EXERCISE DIRECTIONS — Show every line of the data where the word "سایت" can be found.

Items from a dataset
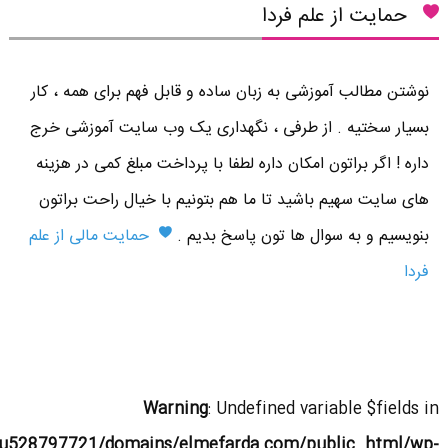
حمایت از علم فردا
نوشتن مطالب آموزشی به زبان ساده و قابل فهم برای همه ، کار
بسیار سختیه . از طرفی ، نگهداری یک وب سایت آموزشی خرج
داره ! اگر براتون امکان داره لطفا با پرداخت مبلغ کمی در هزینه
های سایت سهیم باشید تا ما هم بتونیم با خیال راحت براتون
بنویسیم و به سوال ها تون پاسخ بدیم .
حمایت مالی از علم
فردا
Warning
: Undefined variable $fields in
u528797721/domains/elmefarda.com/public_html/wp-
--
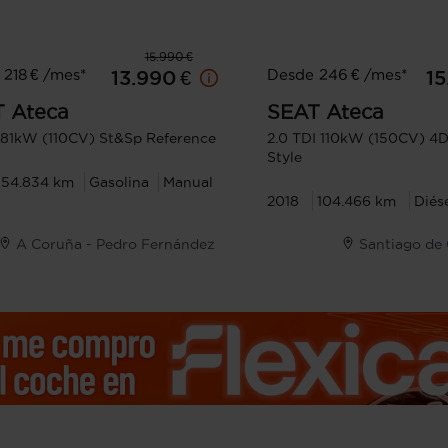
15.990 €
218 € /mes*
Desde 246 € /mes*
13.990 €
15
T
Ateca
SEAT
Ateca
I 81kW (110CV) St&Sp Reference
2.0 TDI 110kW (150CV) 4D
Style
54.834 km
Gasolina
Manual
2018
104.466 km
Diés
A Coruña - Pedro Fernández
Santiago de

RESPONSE FOR THIS EXERCISE —
بسیار سختیه . از طرفی ، نگهداری یک وب سایت آموزشی خرج
های سایت سهیم باشید تا ما هم بتونیم با خیال راحت براتون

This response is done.